Disabled take a starring role on the big screen

A hard-hitting advertising campaign to challenge the way the public and media perceive the disabled was launched yesterday.

The National Disability Council and the Co-operative Bank have organised two advertisements which made their debut in cinemas yesterday and will follow up the campaign by targeting chief executives, film production companies and advertising agencies asking them to consider how disabled people are portrayed.

The campaign comes in the same week as Allied Domecq revealed it was using a blind man, Giles McKinley, to front its new campaign for Sauza tequila. The advertisement, which was produced in collaboration with the Royal National Institute for the Blind, shows Mr McKinley diving into a deep blue swimming-pool, making a sculpture, laughing with his gorgeous girlfriend in the park, and sipping tequila in a trendy bar.

The NDC and Co-operative Bank ads, produced by the agency BDDH for pounds 50,000, feature a young man disabled because of thalidomide and a woman with facial disfigurement. The strapline is: "See the person not the disability".

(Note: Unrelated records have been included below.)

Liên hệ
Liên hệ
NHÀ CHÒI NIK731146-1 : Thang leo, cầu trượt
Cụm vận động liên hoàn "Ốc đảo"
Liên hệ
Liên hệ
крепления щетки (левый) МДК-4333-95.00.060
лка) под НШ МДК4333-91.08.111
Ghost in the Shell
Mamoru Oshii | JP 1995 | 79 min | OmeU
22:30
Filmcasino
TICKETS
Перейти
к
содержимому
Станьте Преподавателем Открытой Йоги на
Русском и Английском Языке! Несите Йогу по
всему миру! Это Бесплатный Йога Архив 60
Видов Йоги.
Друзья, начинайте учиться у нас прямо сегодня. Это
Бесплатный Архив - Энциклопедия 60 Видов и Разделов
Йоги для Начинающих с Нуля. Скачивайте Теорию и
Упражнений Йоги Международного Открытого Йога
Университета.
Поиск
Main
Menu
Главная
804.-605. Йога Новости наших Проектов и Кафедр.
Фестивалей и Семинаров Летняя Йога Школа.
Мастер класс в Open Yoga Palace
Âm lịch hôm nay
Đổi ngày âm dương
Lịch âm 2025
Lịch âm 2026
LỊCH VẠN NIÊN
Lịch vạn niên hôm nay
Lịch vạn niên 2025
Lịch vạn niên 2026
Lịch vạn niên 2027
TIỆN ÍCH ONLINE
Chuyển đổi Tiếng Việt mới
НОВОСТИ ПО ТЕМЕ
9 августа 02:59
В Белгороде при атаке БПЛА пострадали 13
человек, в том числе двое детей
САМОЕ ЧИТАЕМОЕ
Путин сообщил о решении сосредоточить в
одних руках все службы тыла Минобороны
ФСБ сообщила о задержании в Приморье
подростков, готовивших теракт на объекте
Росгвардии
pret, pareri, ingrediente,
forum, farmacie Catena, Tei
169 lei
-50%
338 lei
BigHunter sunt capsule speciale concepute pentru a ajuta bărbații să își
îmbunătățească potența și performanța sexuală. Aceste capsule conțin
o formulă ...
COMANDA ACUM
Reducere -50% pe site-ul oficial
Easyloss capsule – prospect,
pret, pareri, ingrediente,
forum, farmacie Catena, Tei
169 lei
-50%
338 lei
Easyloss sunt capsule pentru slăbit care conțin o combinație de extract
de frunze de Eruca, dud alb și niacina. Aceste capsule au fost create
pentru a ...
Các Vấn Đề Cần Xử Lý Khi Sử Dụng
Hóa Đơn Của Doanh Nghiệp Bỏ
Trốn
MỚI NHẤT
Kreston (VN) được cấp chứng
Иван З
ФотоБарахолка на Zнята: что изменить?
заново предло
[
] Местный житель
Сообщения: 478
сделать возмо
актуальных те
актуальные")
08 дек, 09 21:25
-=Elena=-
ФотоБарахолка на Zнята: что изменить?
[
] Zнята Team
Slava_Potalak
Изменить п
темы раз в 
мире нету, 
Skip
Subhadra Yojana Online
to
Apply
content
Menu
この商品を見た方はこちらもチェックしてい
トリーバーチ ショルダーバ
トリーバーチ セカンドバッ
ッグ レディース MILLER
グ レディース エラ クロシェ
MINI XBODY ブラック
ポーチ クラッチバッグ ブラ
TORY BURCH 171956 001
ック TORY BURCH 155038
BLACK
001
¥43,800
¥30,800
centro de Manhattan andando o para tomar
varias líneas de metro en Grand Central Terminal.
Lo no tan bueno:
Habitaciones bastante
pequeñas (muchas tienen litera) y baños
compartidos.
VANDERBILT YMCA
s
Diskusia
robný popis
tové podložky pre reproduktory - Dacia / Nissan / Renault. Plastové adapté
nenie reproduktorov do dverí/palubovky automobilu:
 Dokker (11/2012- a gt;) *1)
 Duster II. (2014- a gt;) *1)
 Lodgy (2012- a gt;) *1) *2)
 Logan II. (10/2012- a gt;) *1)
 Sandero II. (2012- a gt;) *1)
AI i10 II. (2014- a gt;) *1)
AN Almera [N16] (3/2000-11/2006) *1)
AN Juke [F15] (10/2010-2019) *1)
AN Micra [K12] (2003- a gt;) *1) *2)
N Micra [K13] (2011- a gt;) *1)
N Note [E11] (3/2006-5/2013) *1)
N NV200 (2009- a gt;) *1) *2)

The man, Matthew, explains that at school he was called names such as "spacker" and "spaz" because of his disability. He cheerfully recounts how when he was eyeing up a girl in a bar her boyfriend appeared and swore at him for doing so but did not make fun of his condition. "It made my day," he says.

In the second stage of the campaign, a video showing the various ways in which disabled people are portrayed in the media will be sent to chief executives of the top FTSE 100 companies, advertising agencies, and film production companies. Seminars will then be held to examine how there can be more positive portrayals.

David Grayson, chairman of the National Disability Council, said yesterday that that there were 6.5 million disabled people in Britain trying to get on with leading normal lives who did not want to be thought of as victims or sufferers. "Society has to feel it is wrong to discriminate - and those feelings are shaped in large by media images." he said. "This campaign is an important part of our work to end discrimination against disabled people."

Jim Sinclair, group marketing manager, said: "We're trying to get beyond the superficial impressions. Disability is not a problem for the individuals, it's society's problem."

But Roger McKerr, account planner for HHCL which produced the Sauza advertisements, said he felt that there was still tremendous prejudice: "There has been a taboo about using minority groups per se in advertising," he said. "In the Sixties people in advertisements were always upper middle class and it took a couple of decades for advertising to change and represent people from different social strata. I think there is still a taboo over disabled people because the public are not used to seeing people who are disabled in the mainstream media."